Physical disassembly of the device in order to bypass the hard disk password check would not impose a security risk to the extent present on traditional rotating disks, where replacing the electronic circuit board would simply allow the attacher to gain access to the data without the password. All data is encrypted with a 256 bit key, and the key resides on the SSD controller itself and never leaves it. When a HDD password is set and forgotten, the encryption key is not accessible and cannot be recovered in any way through disassembling the drive - at least this is true in the case the AES encryption key is not stored plain after setting the password, but scrambled/encrypted using the password or the hash thereof.

To make the long story short, I set both user and master passwords on the SSD from within the firmware setup menu. For a more detailed explanation on why both user and master passwords were set, or why the firmware setup menu was used, I recommend to read my post on the topic from December 2012.

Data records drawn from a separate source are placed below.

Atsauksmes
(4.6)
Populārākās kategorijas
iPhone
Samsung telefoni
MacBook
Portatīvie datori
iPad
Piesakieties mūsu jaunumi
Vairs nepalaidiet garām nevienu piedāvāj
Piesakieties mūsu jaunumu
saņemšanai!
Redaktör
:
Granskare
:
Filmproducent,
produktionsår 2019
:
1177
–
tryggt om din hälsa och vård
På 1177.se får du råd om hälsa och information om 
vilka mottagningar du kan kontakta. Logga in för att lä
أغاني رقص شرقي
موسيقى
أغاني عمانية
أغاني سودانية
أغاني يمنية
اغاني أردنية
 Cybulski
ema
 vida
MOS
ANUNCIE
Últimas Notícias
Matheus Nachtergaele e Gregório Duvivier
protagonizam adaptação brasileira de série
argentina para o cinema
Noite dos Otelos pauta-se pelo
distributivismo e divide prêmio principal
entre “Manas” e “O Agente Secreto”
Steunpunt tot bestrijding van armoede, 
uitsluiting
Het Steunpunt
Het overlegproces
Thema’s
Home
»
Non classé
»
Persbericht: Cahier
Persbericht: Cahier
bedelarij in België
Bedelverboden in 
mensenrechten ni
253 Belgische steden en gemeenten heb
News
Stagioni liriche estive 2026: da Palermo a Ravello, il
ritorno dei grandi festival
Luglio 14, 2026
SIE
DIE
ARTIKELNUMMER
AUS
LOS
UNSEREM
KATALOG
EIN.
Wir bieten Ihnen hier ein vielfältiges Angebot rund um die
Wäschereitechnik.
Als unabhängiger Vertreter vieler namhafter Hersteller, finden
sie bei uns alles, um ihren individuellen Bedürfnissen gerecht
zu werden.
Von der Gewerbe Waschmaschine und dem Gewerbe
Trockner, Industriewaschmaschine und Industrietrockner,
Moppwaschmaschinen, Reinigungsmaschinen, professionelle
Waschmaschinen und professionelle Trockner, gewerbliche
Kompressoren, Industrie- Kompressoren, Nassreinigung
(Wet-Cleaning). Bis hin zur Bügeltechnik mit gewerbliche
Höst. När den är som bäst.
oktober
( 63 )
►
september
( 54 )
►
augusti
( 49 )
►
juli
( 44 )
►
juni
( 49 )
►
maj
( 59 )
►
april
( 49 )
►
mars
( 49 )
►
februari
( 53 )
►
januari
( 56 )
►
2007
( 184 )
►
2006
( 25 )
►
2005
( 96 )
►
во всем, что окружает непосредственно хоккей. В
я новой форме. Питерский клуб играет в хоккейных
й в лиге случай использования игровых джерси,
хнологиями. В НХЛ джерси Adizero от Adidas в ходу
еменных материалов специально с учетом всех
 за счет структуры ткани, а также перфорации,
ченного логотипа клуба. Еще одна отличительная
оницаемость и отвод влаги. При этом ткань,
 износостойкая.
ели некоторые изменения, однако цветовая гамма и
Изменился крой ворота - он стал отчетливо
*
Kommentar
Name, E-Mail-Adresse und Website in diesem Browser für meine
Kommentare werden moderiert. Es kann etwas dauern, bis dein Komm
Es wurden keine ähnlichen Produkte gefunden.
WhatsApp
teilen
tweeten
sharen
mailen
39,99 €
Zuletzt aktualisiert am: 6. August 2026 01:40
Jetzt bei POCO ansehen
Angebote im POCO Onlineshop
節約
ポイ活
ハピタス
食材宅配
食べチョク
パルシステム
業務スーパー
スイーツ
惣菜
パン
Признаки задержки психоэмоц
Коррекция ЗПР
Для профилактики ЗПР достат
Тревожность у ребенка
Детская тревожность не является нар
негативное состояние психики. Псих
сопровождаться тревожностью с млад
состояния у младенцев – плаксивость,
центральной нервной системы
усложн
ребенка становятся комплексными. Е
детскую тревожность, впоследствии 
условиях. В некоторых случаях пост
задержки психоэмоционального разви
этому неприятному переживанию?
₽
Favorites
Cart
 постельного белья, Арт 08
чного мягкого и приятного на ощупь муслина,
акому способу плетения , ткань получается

Additionally, I also enabled the supervisor password of the thinkpad, but decided not to use a power-on password. In the way I configured the firmware, one can boot the thinkpad without any password, even select the boot device from a supervisor-controlled, preconfigured menu. The hard drive password will be asked anyways unless booting from another device. Configuring a power-on password with a value which is identical to the hard disk password would allow the thinkpad to only ask for the password once and re-use it, however this would not increase, but decrease the security level of the system. There are known attacks worth to be aware of that exploit this scenario to gain access to the hard disk password by cracking the power-on password, even if a security chip is present on the motherboard.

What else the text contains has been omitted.